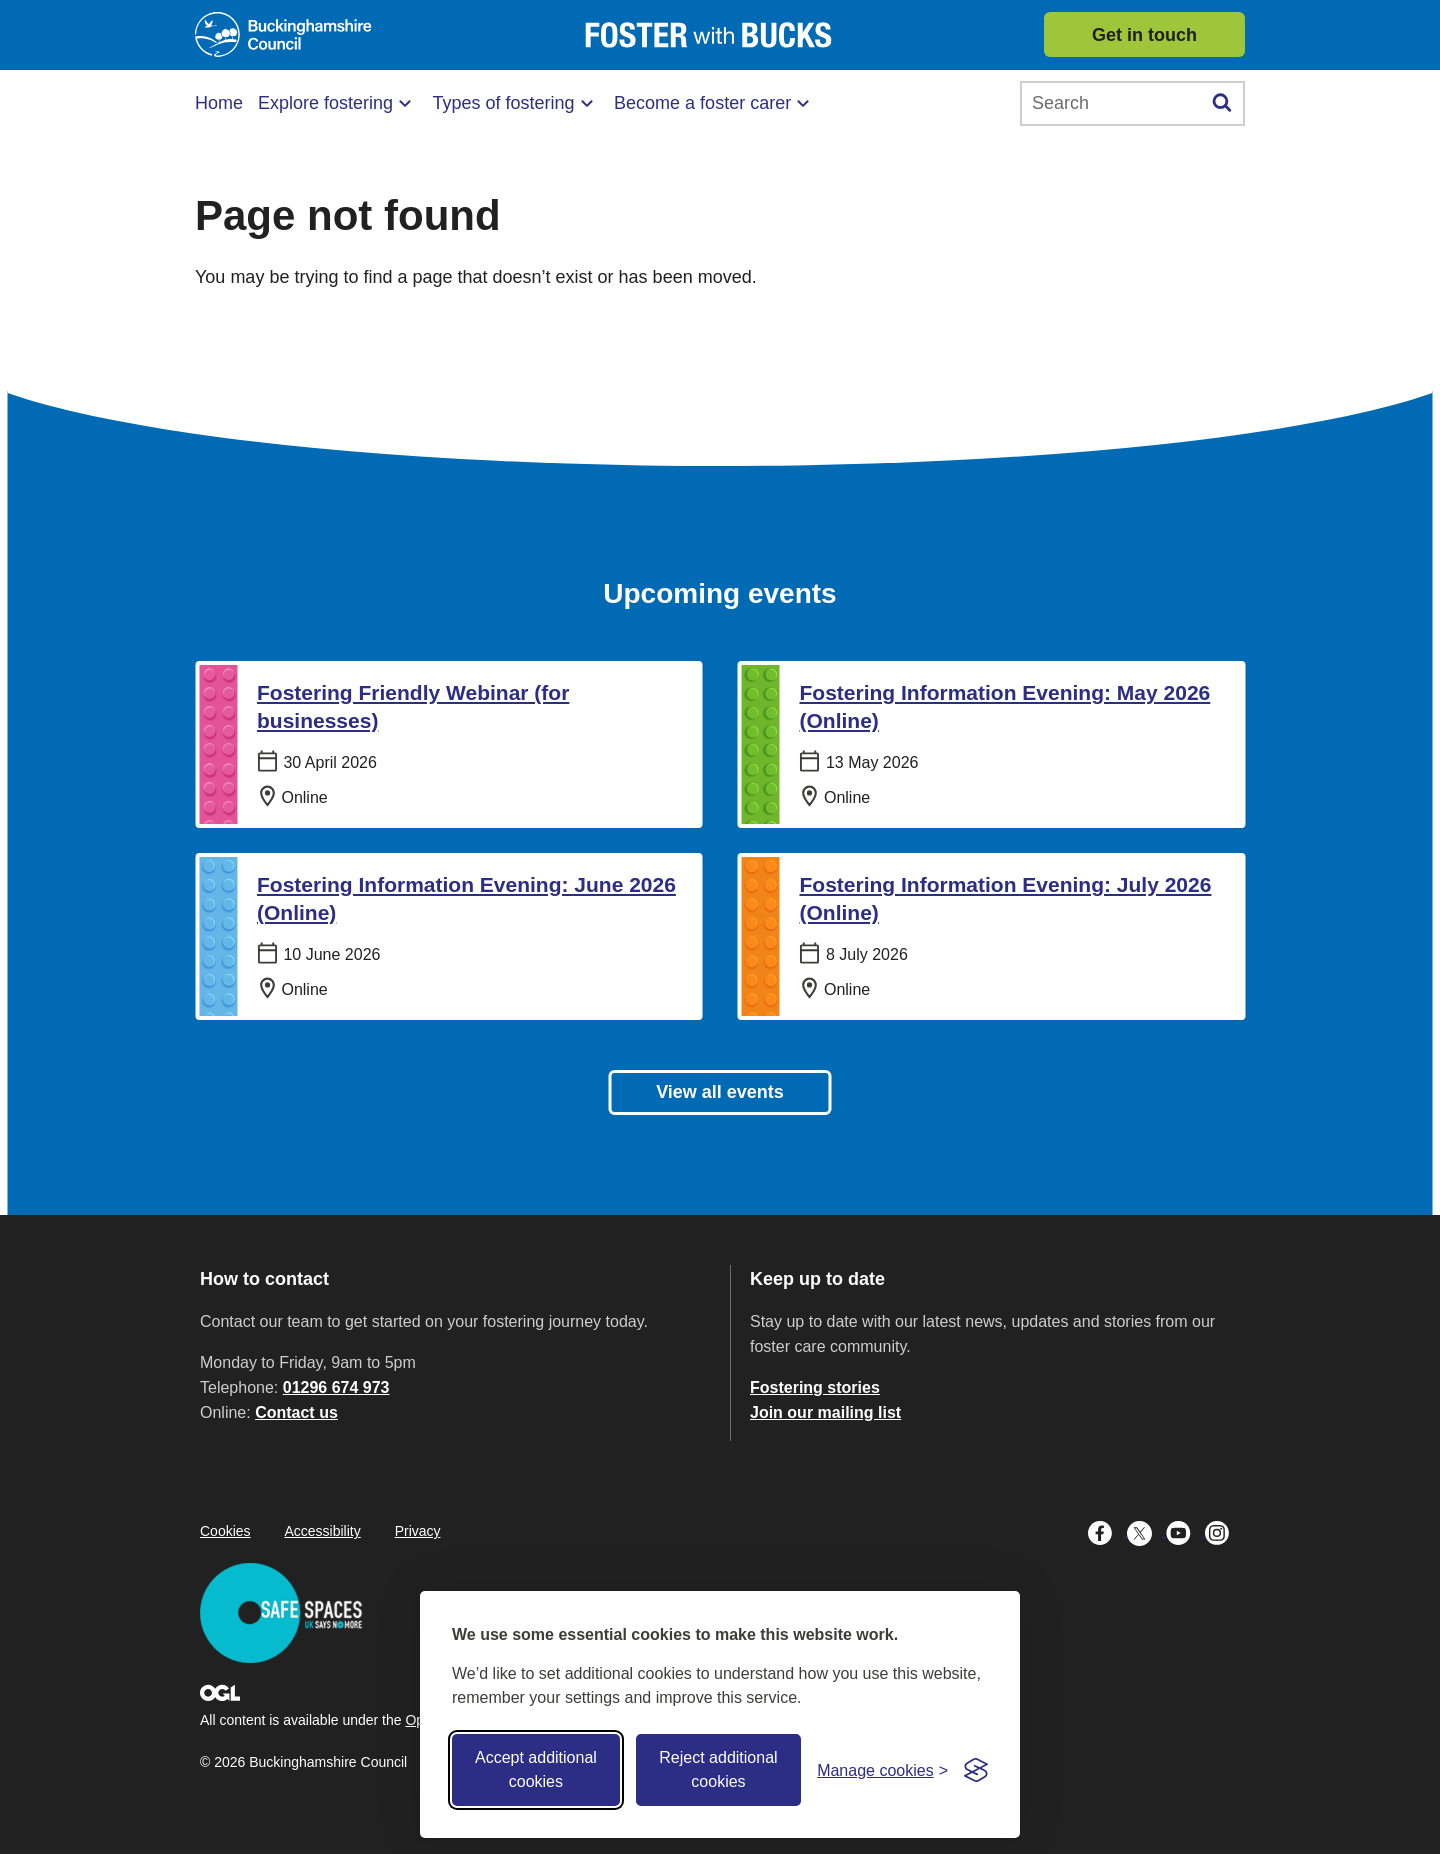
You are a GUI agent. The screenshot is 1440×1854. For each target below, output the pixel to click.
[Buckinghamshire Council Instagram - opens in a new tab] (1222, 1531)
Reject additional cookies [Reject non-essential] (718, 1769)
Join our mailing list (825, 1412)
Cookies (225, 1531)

==================================================

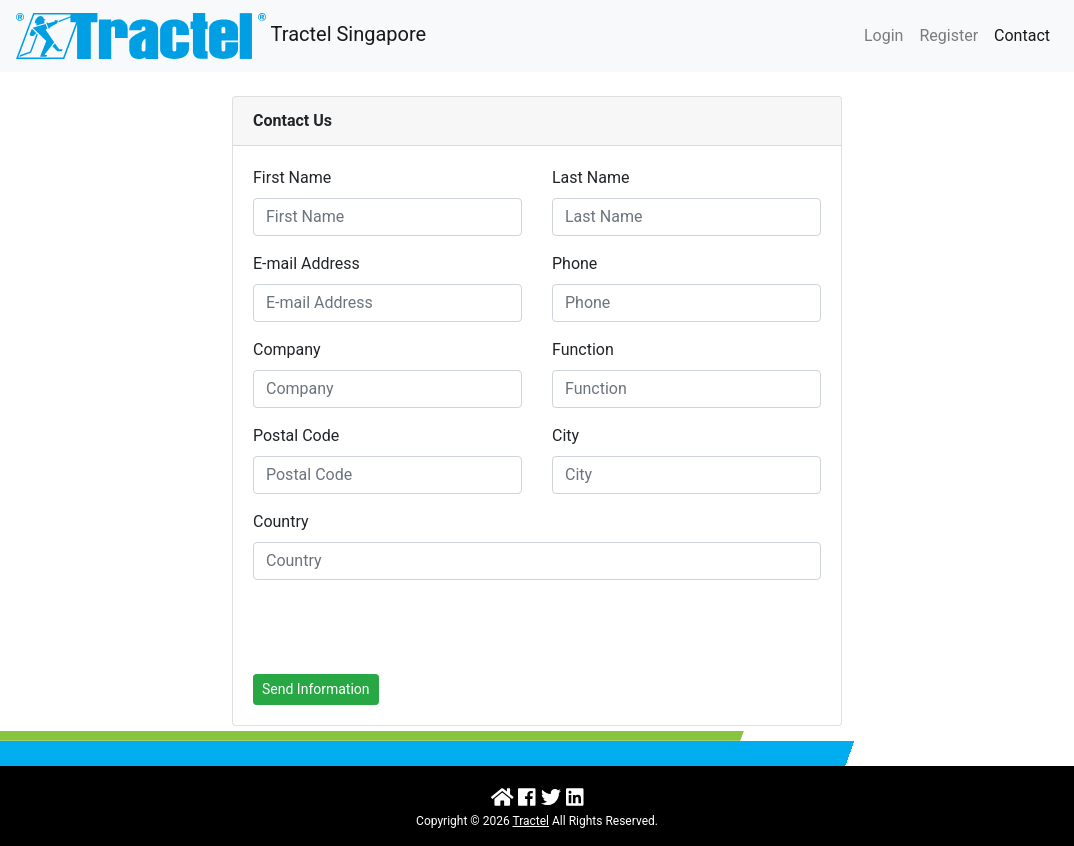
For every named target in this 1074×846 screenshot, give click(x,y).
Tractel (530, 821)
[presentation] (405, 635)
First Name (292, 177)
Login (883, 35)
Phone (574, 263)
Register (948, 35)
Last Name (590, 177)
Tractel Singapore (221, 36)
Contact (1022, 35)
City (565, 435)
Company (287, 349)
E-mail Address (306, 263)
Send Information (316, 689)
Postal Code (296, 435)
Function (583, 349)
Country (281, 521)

==================================================

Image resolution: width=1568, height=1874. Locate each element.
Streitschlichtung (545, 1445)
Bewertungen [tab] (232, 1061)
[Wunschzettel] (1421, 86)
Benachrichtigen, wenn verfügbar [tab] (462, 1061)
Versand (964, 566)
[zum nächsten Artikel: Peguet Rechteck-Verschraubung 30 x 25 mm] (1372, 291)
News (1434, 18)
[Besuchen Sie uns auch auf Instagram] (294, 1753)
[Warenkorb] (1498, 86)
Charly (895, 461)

==================================================

Action item >>
After locating the line with "First Name (292, 177)" above, return that line and every later line through the one with "Country (281, 521)", word for word and with nothing else.

Answer section >>
First Name (292, 177)
Login (883, 35)
Phone (574, 263)
Register (948, 35)
Last Name (590, 177)
Tractel Singapore (221, 36)
Contact (1022, 35)
City (565, 435)
Company (287, 349)
E-mail Address (306, 263)
Send Information (316, 689)
Postal Code (296, 435)
Function (583, 349)
Country (281, 521)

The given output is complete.